(WORK TASK): Could you copy, exactly as written, every line from the first line of the records through the one containing "Image resolution: width=1280"?

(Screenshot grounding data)
================
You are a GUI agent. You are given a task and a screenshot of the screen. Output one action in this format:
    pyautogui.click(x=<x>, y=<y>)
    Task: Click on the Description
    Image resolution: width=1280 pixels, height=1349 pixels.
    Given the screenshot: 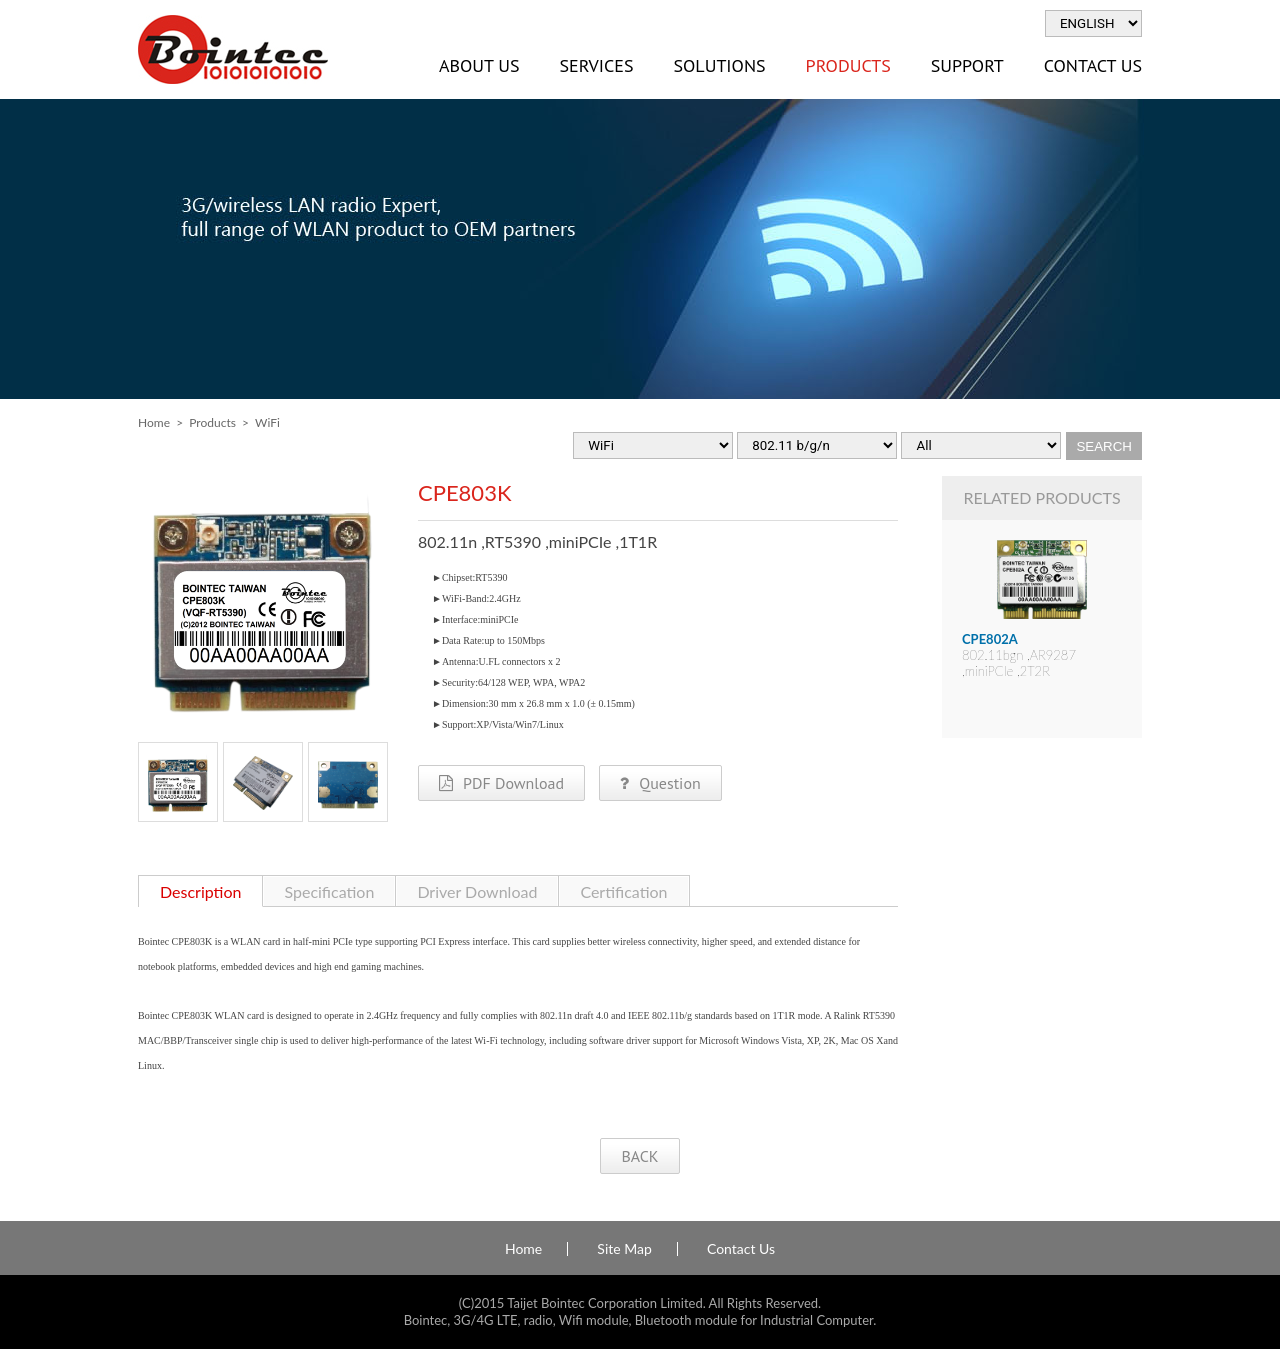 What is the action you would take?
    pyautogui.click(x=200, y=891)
================
(TASK ANSWER):
You are a GUI agent. You are given a task and a screenshot of the screen. Output one action in this format:
    pyautogui.click(x=<x>, y=<y>)
    Task: Click on the Description
    Image resolution: width=1280 pixels, height=1349 pixels.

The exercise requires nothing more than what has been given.